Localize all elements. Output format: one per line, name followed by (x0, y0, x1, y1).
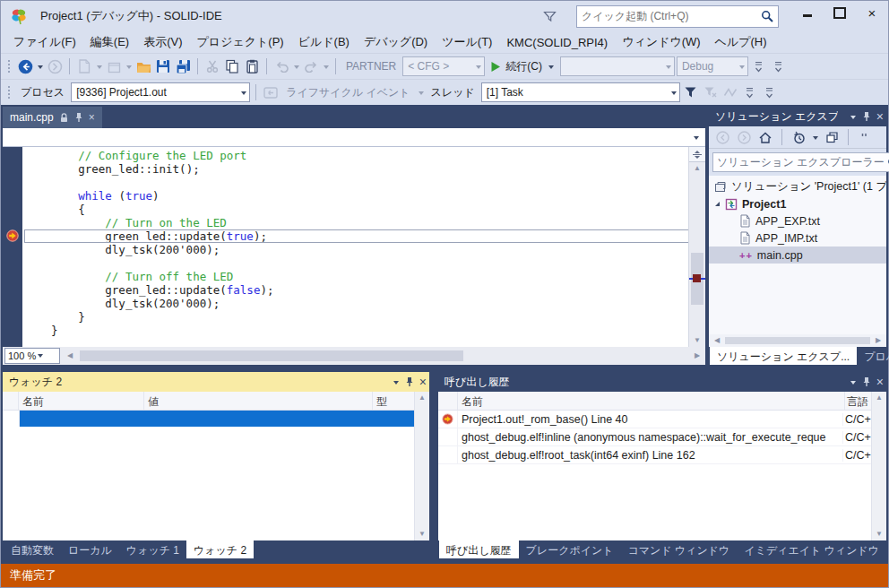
scroll-right-icon[interactable]: ▶ (691, 350, 703, 362)
menu-item[interactable]: 表示(V) (136, 31, 189, 53)
toolbar-overflow-icon[interactable] (750, 56, 768, 76)
breakpoint-current-icon[interactable] (6, 229, 19, 242)
solution-search-input[interactable]: ソリューション エクスプローラー (712, 152, 889, 172)
new-project-dropdown[interactable] (126, 65, 132, 72)
flagged-threads-icon[interactable] (721, 82, 739, 102)
maximize-button[interactable] (824, 1, 856, 24)
se-forward-icon[interactable] (735, 127, 753, 147)
scroll-down-icon[interactable]: ▼ (872, 528, 886, 540)
redo-dropdown[interactable] (324, 65, 329, 72)
lifecycle-events-icon[interactable] (262, 82, 280, 102)
close-icon[interactable]: × (876, 376, 884, 388)
watch-tab[interactable]: ウォッチ 2 (186, 540, 254, 558)
callstack-tab[interactable]: 呼び出し履歴 (439, 540, 519, 558)
code-lines[interactable]: // Configure the LED port green_led::ini… (24, 147, 689, 347)
scroll-down-icon[interactable]: ▼ (415, 528, 429, 540)
code-line[interactable]: while (true) (24, 189, 689, 203)
paste-button[interactable] (243, 56, 261, 76)
call-stack-column-language[interactable]: 言語 (845, 392, 872, 410)
callstack-tab[interactable]: イミディエイト ウィンドウ (737, 540, 886, 558)
navigation-bar-caret[interactable] (694, 136, 699, 143)
se-tab[interactable]: ソリューション エクスプ... (710, 347, 857, 365)
watch-empty-row-selected[interactable] (3, 411, 429, 427)
cfg-combo[interactable]: < CFG > (402, 56, 485, 76)
stack-frame[interactable]: ghost_debug.elf!root_task(int64 exinf) L… (438, 446, 886, 464)
pin-icon[interactable] (405, 376, 414, 387)
code-line[interactable]: green_led::update(true); (24, 229, 689, 243)
menu-item[interactable]: KMC(SOLID_RPI4) (499, 33, 615, 52)
feedback-icon[interactable] (543, 11, 557, 22)
editor-zoom-combo[interactable]: 100 % (4, 348, 60, 364)
save-button[interactable] (154, 56, 172, 76)
watch-row-selection[interactable] (20, 411, 415, 427)
menu-item[interactable]: 編集(E) (83, 31, 136, 53)
tab-close-icon[interactable]: × (89, 111, 95, 124)
editor-vertical-scrollbar[interactable]: ▲ ▼ (688, 147, 705, 347)
splitter-handle-icon[interactable] (689, 147, 705, 162)
navigate-back-button[interactable] (16, 56, 34, 76)
undo-button[interactable] (272, 56, 290, 76)
stack-frame[interactable]: Project1.out!_rom_base() Line 40C/C+ (438, 411, 886, 428)
menu-item[interactable]: プロジェクト(P) (190, 31, 291, 53)
build-config-combo[interactable]: Debug (677, 56, 748, 76)
pin-icon[interactable] (862, 111, 871, 122)
thread-combo[interactable]: [1] Task (481, 82, 680, 102)
callstack-tab[interactable]: コマンド ウィンドウ (621, 540, 738, 558)
toolbar-overflow-icon[interactable] (741, 82, 759, 102)
code-editor[interactable]: // Configure the LED port green_led::ini… (3, 147, 705, 347)
call-stack-titlebar[interactable]: 呼び出し履歴 × (438, 372, 886, 392)
preview-selected-items-icon[interactable] (823, 127, 841, 147)
menu-item[interactable]: ヘルプ(H) (708, 31, 774, 53)
code-line[interactable]: } (24, 310, 689, 324)
home-icon[interactable] (756, 127, 774, 147)
close-icon[interactable]: × (876, 110, 884, 123)
tree-item[interactable]: ソリューション 'Project1' (1 プ (709, 178, 886, 195)
close-button[interactable]: × (856, 1, 888, 24)
watch-titlebar[interactable]: ウォッチ 2 × (3, 372, 429, 392)
call-stack-grid[interactable]: 名前 言語 Project1.out!_rom_base() Line 40C/… (438, 392, 886, 540)
scroll-up-icon[interactable]: ▲ (689, 162, 705, 175)
watch-vertical-scrollbar[interactable]: ▲ ▼ (414, 392, 429, 540)
minimize-button[interactable] (791, 1, 824, 24)
pin-icon[interactable] (862, 376, 871, 387)
scroll-up-icon[interactable]: ▲ (415, 392, 429, 404)
scroll-left-icon[interactable]: ◀ (64, 350, 76, 362)
code-line[interactable]: // Turn on the LED (24, 216, 689, 229)
tree-item[interactable]: APP_IMP.txt (709, 229, 886, 246)
save-all-button[interactable] (174, 56, 192, 76)
solution-explorer-titlebar[interactable]: ソリューション エクスプロ... × (709, 107, 886, 126)
se-back-icon[interactable] (713, 127, 731, 147)
scrollbar-thumb[interactable] (80, 350, 463, 361)
watch-column-value[interactable]: 値 (144, 392, 373, 410)
copy-button[interactable] (223, 56, 241, 76)
watch-column-type[interactable]: 型 (373, 392, 415, 410)
lifecycle-events-dropdown[interactable] (419, 91, 424, 98)
navigate-forward-button[interactable] (46, 56, 64, 76)
stack-frame[interactable]: ghost_debug.elf!inline (anonymous namesp… (438, 428, 886, 446)
new-file-button[interactable] (75, 56, 93, 76)
toolbar-grip[interactable] (7, 59, 12, 74)
watch-grid[interactable]: 名前 値 型 ▲ ▼ (3, 392, 429, 540)
toolbar-overflow-icon[interactable] (856, 127, 874, 147)
code-line[interactable]: // Turn off the LED (24, 270, 689, 283)
window-menu-caret[interactable] (393, 381, 399, 387)
menu-item[interactable]: ビルド(B) (291, 31, 357, 53)
se-tab[interactable]: プロパティ (857, 347, 889, 365)
filter-dropdown-caret[interactable] (813, 136, 818, 143)
se-horizontal-scrollbar[interactable]: ◀ ▶ (709, 334, 886, 347)
call-stack-vertical-scrollbar[interactable]: ▲ ▼ (871, 392, 886, 540)
undo-dropdown[interactable] (294, 65, 299, 72)
code-line[interactable]: { (24, 203, 689, 216)
pending-changes-filter-icon[interactable] (790, 127, 807, 147)
scrollbar-thumb[interactable] (725, 337, 870, 344)
document-tab-main-cpp[interactable]: main.cpp × (3, 107, 102, 128)
toolbar-overflow-icon[interactable] (770, 56, 788, 76)
clear-filter-icon[interactable] (702, 82, 720, 102)
code-line[interactable] (24, 176, 689, 189)
process-combo[interactable]: [9336] Project1.out (71, 82, 250, 102)
code-line[interactable]: // Configure the LED port (24, 149, 689, 162)
scroll-left-icon[interactable]: ◀ (711, 334, 723, 347)
watch-tab[interactable]: ローカル (61, 540, 119, 558)
toolbar-overflow-icon[interactable] (761, 82, 779, 102)
breakpoint-margin[interactable] (3, 147, 22, 347)
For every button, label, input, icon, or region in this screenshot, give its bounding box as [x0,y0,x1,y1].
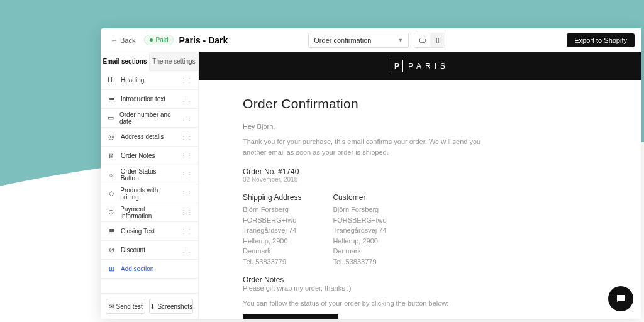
badge-label: Paid [155,36,168,43]
section-item[interactable]: ◎Address details⋮⋮ [101,128,198,147]
section-icon: ◇ [107,189,115,197]
section-item[interactable]: ⟐Order Status Button⋮⋮ [101,165,198,184]
section-item[interactable]: ◇Products with pricing⋮⋮ [101,184,198,203]
drag-handle-icon[interactable]: ⋮⋮ [180,152,192,159]
drag-handle-icon[interactable]: ⋮⋮ [180,114,192,121]
section-label: Order number and date [119,111,175,125]
drag-handle-icon[interactable]: ⋮⋮ [180,171,192,178]
email-preview: P PARIS Order Confirmation Hey Bjorn, Th… [199,52,641,319]
template-select[interactable]: Order confirmation ▼ [308,33,409,48]
address-row: Shipping Address Björn Forsberg FORSBERG… [243,192,597,267]
section-item[interactable]: H₁Heading⋮⋮ [101,71,198,90]
export-label: Export to Shopify [574,36,627,44]
section-icon: ⊙ [107,208,115,216]
section-item[interactable]: ≣Introduction text⋮⋮ [101,90,198,109]
topbar: ← Back Paid Paris - Dark Order confirmat… [101,28,641,52]
section-item[interactable]: ≣Closing Text⋮⋮ [101,222,198,241]
mobile-view-button[interactable]: ▯ [430,33,445,47]
order-status-button[interactable]: View Order Status > [243,314,338,319]
section-icon: ⊘ [107,246,116,254]
shipping-address: Shipping Address Björn Forsberg FORSBERG… [243,192,301,267]
chat-widget[interactable] [608,286,633,311]
email-greeting: Hey Bjorn, [243,123,597,130]
order-date: 02 November, 2018 [243,176,597,183]
email-heading: Order Confirmation [243,96,597,111]
add-section-label: Add section [121,265,153,272]
section-icon: ⟐ [107,171,116,179]
desktop-view-button[interactable]: 🖵 [414,33,430,47]
section-label: Closing Text [121,228,155,235]
select-value: Order confirmation [314,36,371,44]
desktop-icon: 🖵 [419,36,426,44]
section-item[interactable]: ▭Order number and date⋮⋮ [101,109,198,128]
add-section-button[interactable]: ⊞Add section [101,260,198,279]
brand-mark: P [391,60,403,72]
back-label: Back [120,36,135,44]
chat-icon [615,293,626,304]
preview-pane: P PARIS Order Confirmation Hey Bjorn, Th… [199,52,641,319]
screenshots-label: Screenshots [157,303,192,310]
section-label: Products with pricing [120,187,175,201]
addr-city: Hellerup, 2900 [333,236,386,247]
brand-name: PARIS [408,62,449,70]
shipping-label: Shipping Address [243,192,301,203]
addr-country: Denmark [243,246,301,257]
sidebar-tabs: Email sections Theme settings [101,52,198,71]
brand-logo: P PARIS [391,60,449,72]
section-item[interactable]: ⊘Discount⋮⋮ [101,241,198,260]
send-label: Send test [116,303,143,310]
device-toggle: 🖵 ▯ [414,33,445,48]
drag-handle-icon[interactable]: ⋮⋮ [180,209,192,216]
section-item[interactable]: 🗎Order Notes⋮⋮ [101,147,198,165]
addr-street: Tranegårdsvej 74 [333,225,386,236]
section-label: Discount [121,247,145,253]
section-label: Heading [121,77,144,84]
status-badge: Paid [144,35,174,45]
screenshots-button[interactable]: ⬇ Screenshots [149,299,193,314]
section-list: H₁Heading⋮⋮≣Introduction text⋮⋮▭Order nu… [101,71,198,293]
addr-company: FORSBERG+two [243,215,301,226]
drag-handle-icon[interactable]: ⋮⋮ [180,77,192,84]
section-label: Order Status Button [121,168,175,182]
section-label: Order Notes [121,152,155,159]
app-window: ← Back Paid Paris - Dark Order confirmat… [101,28,641,319]
addr-city: Hellerup, 2900 [243,236,301,247]
drag-handle-icon[interactable]: ⋮⋮ [180,247,192,253]
tab-email-sections[interactable]: Email sections [101,52,150,71]
tab-theme-settings[interactable]: Theme settings [150,52,198,71]
addr-tel: Tel. 53833779 [333,257,386,267]
chevron-down-icon: ▼ [397,37,403,43]
body: Email sections Theme settings H₁Heading⋮… [101,52,641,319]
mobile-icon: ▯ [436,36,440,44]
add-icon: ⊞ [107,265,116,273]
order-notes-label: Order Notes [243,275,597,284]
send-test-button[interactable]: ✉ Send test [106,299,145,314]
addr-street: Tranegårdsvej 74 [243,225,301,236]
section-icon: H₁ [107,76,116,84]
drag-handle-icon[interactable]: ⋮⋮ [180,133,192,140]
back-button[interactable]: ← Back [107,34,139,47]
back-arrow-icon: ← [111,36,118,44]
customer-label: Customer [333,192,386,203]
section-icon: ≣ [107,95,116,103]
section-icon: ◎ [107,133,116,141]
drag-handle-icon[interactable]: ⋮⋮ [180,96,192,103]
order-notes-text: Please gift wrap my order, thanks :) [243,284,597,292]
addr-name: Björn Forsberg [243,204,301,215]
addr-country: Denmark [333,246,386,257]
section-icon: ▭ [107,114,114,122]
drag-handle-icon[interactable]: ⋮⋮ [180,228,192,235]
drag-handle-icon[interactable]: ⋮⋮ [180,190,192,197]
addr-tel: Tel. 53833779 [243,257,301,267]
download-icon: ⬇ [150,303,155,310]
order-number: Order No. #1740 [243,167,597,176]
follow-text: You can follow the status of your order … [243,299,597,307]
section-label: Payment Information [120,206,175,219]
section-label: Address details [121,133,164,140]
section-icon: 🗎 [107,152,116,160]
addr-company: FORSBERG+two [333,215,386,226]
export-button[interactable]: Export to Shopify [567,33,635,47]
email-header: P PARIS [199,52,641,80]
send-icon: ✉ [109,303,114,310]
section-item[interactable]: ⊙Payment Information⋮⋮ [101,203,198,222]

#### [WHAT THIS TASK INVOLVES]
Every line containing the string "true" is required; copy each such line from the data.

#### [FINISHED TASK]
code-line[interactable]: while (true) (24, 189, 689, 203)
code-line[interactable]: green_led::update(true); (24, 229, 689, 243)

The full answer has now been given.